_ASSIGNMENT_
An exact restatement of the entire listing is needed, excluding all images.

(Beginning of ENTRIES SUPPLIED)

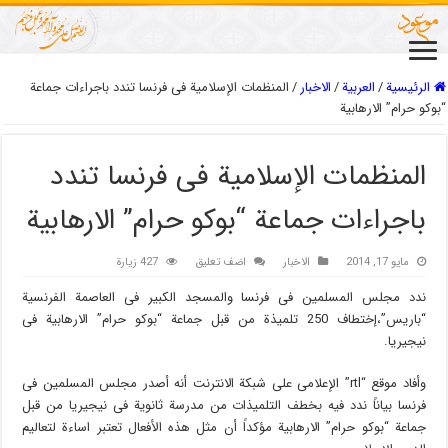
الرئيسية
/
العربیة
/
الاخبار
/
المنظمات الإسلامیة فی فرنسا تندد باجراءات جماعة
“بوکو حرام” الارهابیة
المنظمات الإسلامیة فی فرنسا تندد
باجراءات جماعة “بوکو حرام” الارهابیة
مايو 17, 2014
الاخبار
اضف تعليق
427 زيارة
ندد مجلس المسلمین فی فرنسا والمسجد الکبیر فی العاصمة الفرنسیة
“باریس”،إختطاف 250 تلمیذة من قبل جماعة “بوکو حرام” الارهابیة فی
نیجیریا.
وأفاد موقع “rtl” الإعلامی على شبکة الانترنت أنه أصدر مجلس المسلمین فی
فرنسا بیاناً ندد فیه بخطف التلمیذات من مدرسة ثانویة فی نیجیریا من قبل
جماعة “بوکو حرام” الارهابیة مؤکداً أن مثل هذه الأفعال تعتبر اساءة لتعالیم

(End of ENTRIES SUPPLIED)

_OUTPUT OF THE EXERCISE_
الرئيسية
/
العربیة
/
الاخبار
/
المنظمات الإسلامیة فی فرنسا تندد باجراءات جماعة
“بوکو حرام” الارهابیة
المنظمات الإسلامیة فی فرنسا تندد
باجراءات جماعة “بوکو حرام” الارهابیة
مايو 17, 2014
الاخبار
اضف تعليق
427 زيارة
ندد مجلس المسلمین فی فرنسا والمسجد الکبیر فی العاصمة الفرنسیة
“باریس”،إختطاف 250 تلمیذة من قبل جماعة “بوکو حرام” الارهابیة فی
نیجیریا.
وأفاد موقع “rtl” الإعلامی على شبکة الانترنت أنه أصدر مجلس المسلمین فی
فرنسا بیاناً ندد فیه بخطف التلمیذات من مدرسة ثانویة فی نیجیریا من قبل
جماعة “بوکو حرام” الارهابیة مؤکداً أن مثل هذه الأفعال تعتبر اساءة لتعالیم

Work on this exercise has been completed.